Along with many members of the Russian political elite, Putin shares the view that it is not in the Russian interest to allow Ukraine to leave its sphere of influence. He would agree with the former adviser to the American president, Zbigniew Brzezinski, who once famously remarked that
‘without Ukraine, Russia ceases to be an empire, but with Ukraine suborned and then subordinated, Russia automatically becomes an empire.’
Putin and with him many Russians suffer from imperial phantom pain. They would like to either annex or re-establish Russian dominance over territories and people previously belonging to the Soviet Union. The alienation between Russians and Ukrainians is a result of Putin’s policies since 2014. He thought that the loss of Crimea and the war against pro-Russian rebels would destabilise Ukraine, that Ukrainians would be divided and eventually they would accept being ruled indirectly by Moscow. Contrary to such expectations, however, his aggression has led to much greater national unity in Ukraine.
Ukraine holds a special place in Putin’s thinking. There is a long tradition among the Russian political elite of opposing the very idea of the existence of a Ukrainian nation. Part of the Russian population never really came to terms with Ukraine becoming an independent country in 1991 and with Ukrainians considering themselves to be a separate nation. The Russian war against Ukraine is therefore not a war to increase Russia’s security. It is an imperialist war, a land grab, directed against the very existence of an independent Ukrainian state and nation.
QUESTIONS FOR DISCUSSION
1 Why does the Russian leadership not want to let go of Ukraine?

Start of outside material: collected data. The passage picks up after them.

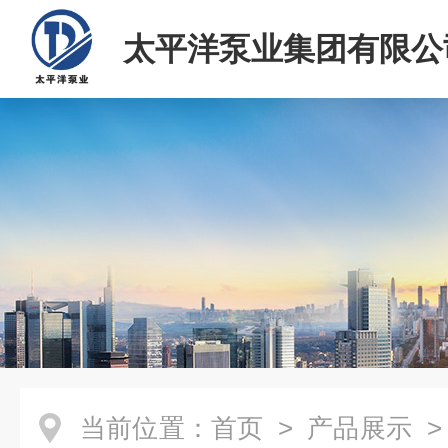
太平洋泵业集团有限公
当前位置：
首页
>
产品展示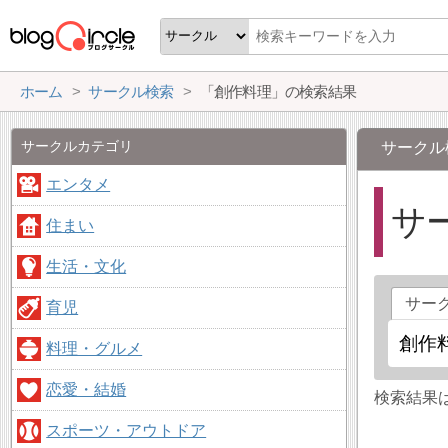
ホーム
サークル検索
「創作料理」の検索結果
サークルカテゴリ
サークル
エンタメ
サ
住まい
生活・文化
サー
育児
料理・グルメ
恋愛・結婚
検索結果
スポーツ・アウトドア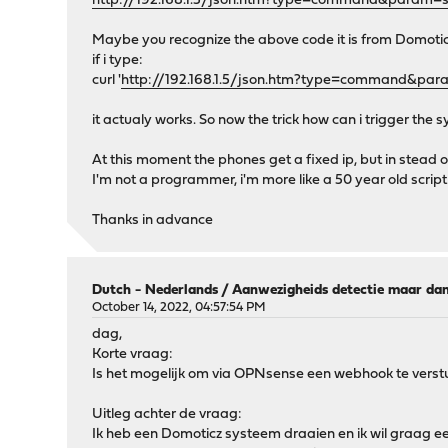
http://192.168.1.5/json.htm?type=command&param=s
Maybe you recognize the above code it is from Domoticz a
if i type:
curl '
http://192.168.1.5/json.htm?type=command&par
it actualy works. So now the trick how can i trigger the 
At this moment the phones get a fixed ip, but in stead of
I'm not a programmer, i'm more like a 50 year old scri
Thanks in advance
Dutch - Nederlands
/
Aanwezigheids detectie maar da
October 14, 2022, 04:57:54 PM
dag,
Korte vraag:
Is het mogelijk om via OPNsense een webhook te verst
Uitleg achter de vraag:
Ik heb een Domoticz systeem draaien en ik wil graag een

2 What role do different historical narratives play in the relationship between the Russian Federation and Ukraine?
3 What unites and what divides Ukrainians and Russians?
4 Why do you think Putin decided to attack Ukraine?

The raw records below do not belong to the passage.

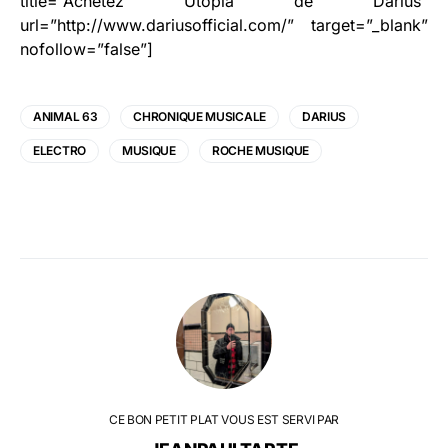
title=”Achetez Utopia de Darius”
url=”http://www.dariusofficial.com/” target=”_blank”
nofollow=”false”]
ANIMAL 63
CHRONIQUE MUSICALE
DARIUS
ELECTRO
MUSIQUE
ROCHE MUSIQUE
CE BON PETIT PLAT VOUS EST SERVI PAR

Kappler, A. (2001), The Russian Empire: A Multi-ethnic History, Routledge. One of the first attempts to move away from an exclusively Russian-focused history of the Russian Empire.
Mick, C. (2022), ‘How Moscow has long used the historic Kyivan Rus state to justify expansionism’, The Conversation: https://tinyurl.com/bdh4w66t. Analyses the use of history by Russian rulers.

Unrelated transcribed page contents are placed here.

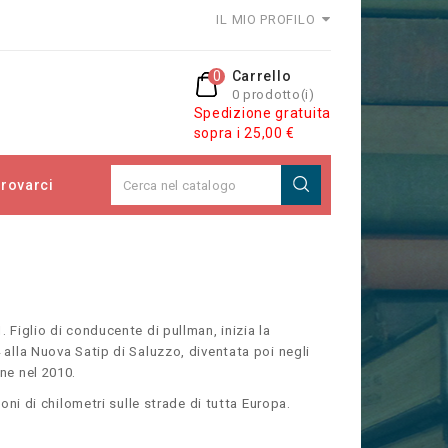
IL MIO PROFILO
0
Carrello
0 prodotto(i)
Spedizione gratuita
sopra i 25,00 €
rovarci
. Figlio di conducente di pullman, inizia la
 alla Nuova Satip di Saluzzo, diventata poi negli
one nel 2010.
lioni di chilometri sulle strade di tutta Europa.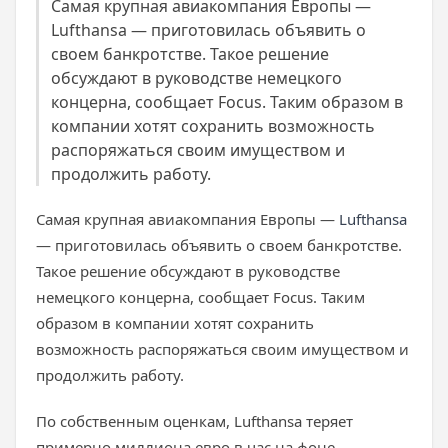
Самая крупная авиакомпания Европы —
Lufthansa — приготовилась объявить о
своем банкротстве. Такое решение
обсуждают в руководстве немецкого
концерна, сообщает Focus. Таким образом в
компании хотят сохранить возможность
распоряжаться своим имуществом и
продолжить работу.
Самая крупная авиакомпания Европы —
Lufthansa
— приготовилась объявить о своем банкротстве.
Такое решение обсуждают в руководстве
немецкого концерна, сообщает Focus. Таким
образом в компании хотят сохранить
возможность распоряжаться своим имуществом и
продолжить работу.
По собственным оценкам, Lufthansa теряет
примерно миллиона евро в час на фоне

‘Russia’s War in Ukraine: Insights from RAND’: https://www.rand.org/latest/russia-ukraine.html. Running commentary and analysis of the war in Ukraine.
Snyder, T. (2004), The Reconstruction of Nations: Poland, Ukraine, Lithuania, Belarus, 1569–1999, Yale. Overview of the making of the Polish, Ukrainian, Lithuanian and Belarusian nations.
Yekelchyk, S. (2020), Ukraine: What Everyone Needs to Know, Oxford. Overview of recent Ukrainian history and the conflict with Russia before 2020.
Using this article in your exam
Christoph Mick’s article is very timely and relevant to anyone interested in current world affairs. It should also be useful if you are studying one of the most popular modern world history themes, namely Russia and its rulers from 1855 to 1964 (or even 1991 in some cases). The article has significance in showing:
■ the long-term cultural roots of the Russian and Ukrainian peoples (via the settlement of the Kyivan Rus)
■ how in the longer term Ukraine became part of a Russian empire
■ also how Ukraine gained independence. Thus, Mick clearly shows a pattern of change and continuity. Remember that this is one of the historical concepts tested in your exams
■ a comparison between Putin’s contemporary take on Ukraine’s status with ‘history’. This is an excellent example of how history can be used to debunk myths. However, all views still need to be handled with critical analysis
■ the misuse of key terms and labels such as fascism in evaluations of historical developments
Exam questions will not (at present) be set on the conflict in Ukraine, but this topic is central to an understanding of the emergence of the Russian empire, national movements and satellite states. A question relevant to these issues might be posed as follows:
To what extent was the First World War a turning point in the relationship between Russia and Ukraine in the period from 1855 to 1964?